Four rounds for time of:

Run 400 meters
50 Squats



Run 400M. Just like it sounds. Run. Don’t jog or stride. RUN 400M. If you have access to a track this is pretty much 1 lap starting at the little “400” triangle. Maybe you’ve measured out 400M in your neighborhood or a park. You can check out MapMyRun.com or other similar sites, too. If you can’t run outside for whatever reason and will use a treadmill this is ~0.485 miles or so. Use a little elevation, 1 or 2 degrees, to more closely approximate running outdoors (I like to elevate the BACK of the treadmill to approximate running downhill!). Can’t run for whatever reason? The sub is Row 500M.
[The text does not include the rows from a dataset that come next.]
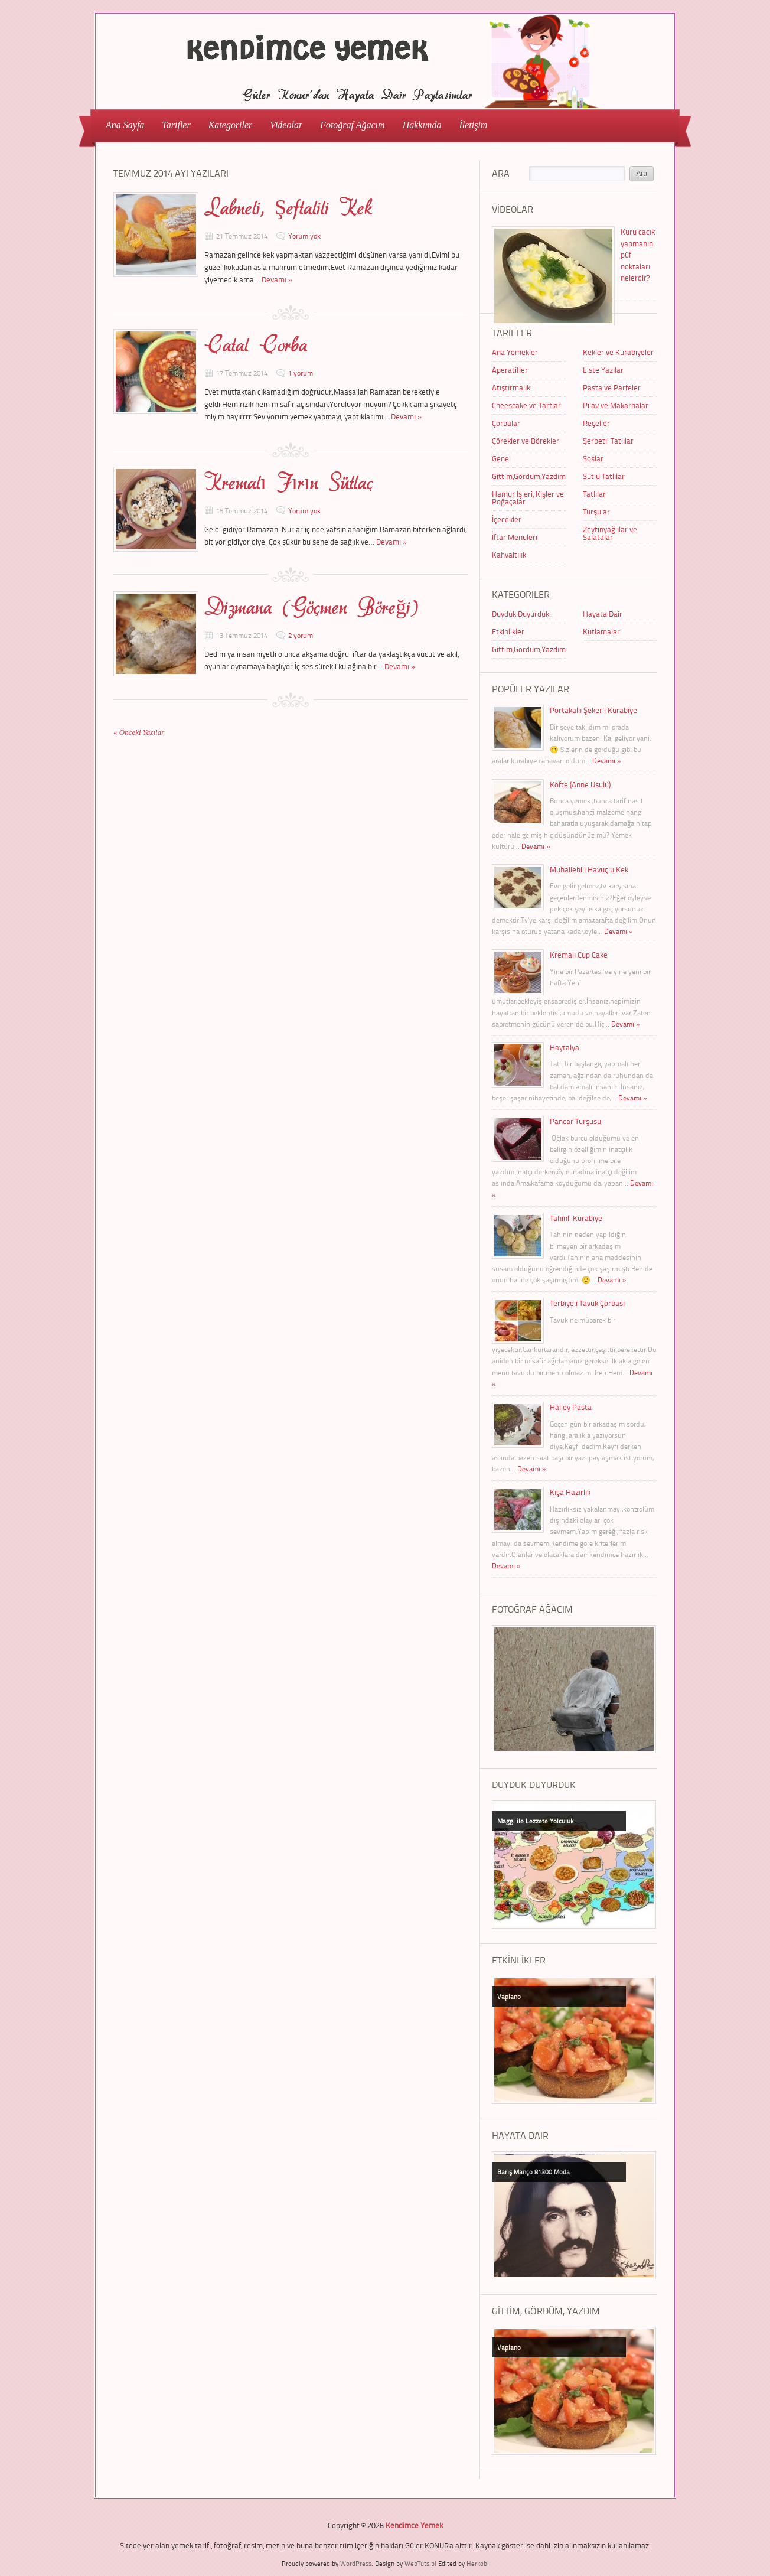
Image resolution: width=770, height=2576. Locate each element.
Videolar (282, 124)
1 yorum (300, 373)
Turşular (596, 511)
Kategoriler (227, 124)
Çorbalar (506, 423)
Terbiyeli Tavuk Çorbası (587, 1303)
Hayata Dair (602, 613)
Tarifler (172, 124)
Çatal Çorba (256, 345)
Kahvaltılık (509, 554)
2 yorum (300, 635)
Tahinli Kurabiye (576, 1218)
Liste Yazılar (603, 369)
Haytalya (564, 1047)
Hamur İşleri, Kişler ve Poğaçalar (528, 498)
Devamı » (277, 279)
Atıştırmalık (511, 387)
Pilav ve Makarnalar (615, 405)
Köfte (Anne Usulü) (580, 784)
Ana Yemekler (515, 352)
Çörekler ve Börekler (525, 440)
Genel (501, 458)
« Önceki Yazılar (138, 732)
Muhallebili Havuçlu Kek (589, 869)
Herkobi (477, 2563)
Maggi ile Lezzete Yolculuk (535, 1820)
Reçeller (596, 423)
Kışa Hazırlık (570, 1492)
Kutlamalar (601, 631)
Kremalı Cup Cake (579, 954)
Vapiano (509, 1996)
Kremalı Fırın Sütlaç (288, 482)
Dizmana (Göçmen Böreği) (311, 607)
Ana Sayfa (125, 125)
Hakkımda (422, 125)
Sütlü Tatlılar (604, 476)
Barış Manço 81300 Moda (533, 2171)
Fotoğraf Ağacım (352, 125)
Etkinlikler (508, 631)
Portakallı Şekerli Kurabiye (593, 710)
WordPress (355, 2563)
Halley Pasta (571, 1407)
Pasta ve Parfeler (612, 387)
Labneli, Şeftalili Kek (288, 208)
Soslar (593, 458)
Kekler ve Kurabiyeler (618, 352)
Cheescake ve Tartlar (526, 405)
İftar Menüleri (514, 537)
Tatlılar (594, 494)
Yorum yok (304, 236)
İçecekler (506, 519)
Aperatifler (510, 369)
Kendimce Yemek (414, 2525)
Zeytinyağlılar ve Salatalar (610, 533)
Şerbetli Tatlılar (608, 440)
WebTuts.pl (420, 2563)
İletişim (473, 125)
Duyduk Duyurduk (520, 613)
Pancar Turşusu (575, 1121)
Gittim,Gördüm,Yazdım (529, 476)
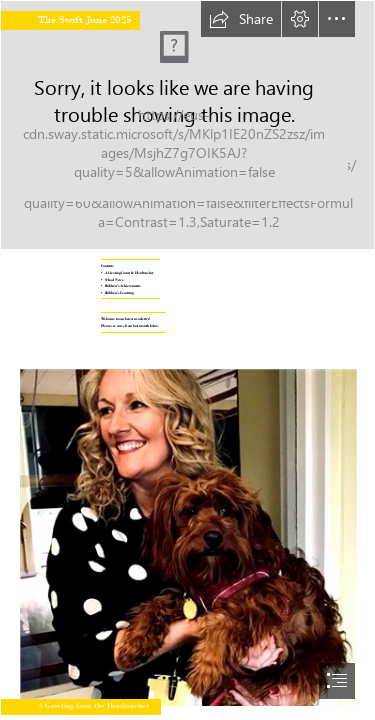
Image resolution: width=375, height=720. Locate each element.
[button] (241, 19)
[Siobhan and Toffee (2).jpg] (187, 529)
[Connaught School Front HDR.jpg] (187, 125)
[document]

When you see Squats listed as we do today that means “Air Squats”. Just you, and gravity. There is no added weight whatsoever. Place your feet just outside shoulder width. Load you glutes and your hamstrings (push your butt back). Descend until the crease of your hips is lower than your knees, than reverse the process and stand up. There is controversy about the proper vocabulary for cues that should be given about where your knees should be during the squat. Whatever. The bottom line is that you should not allow your knees to track inside your big toe, not be in the so-called valgus position.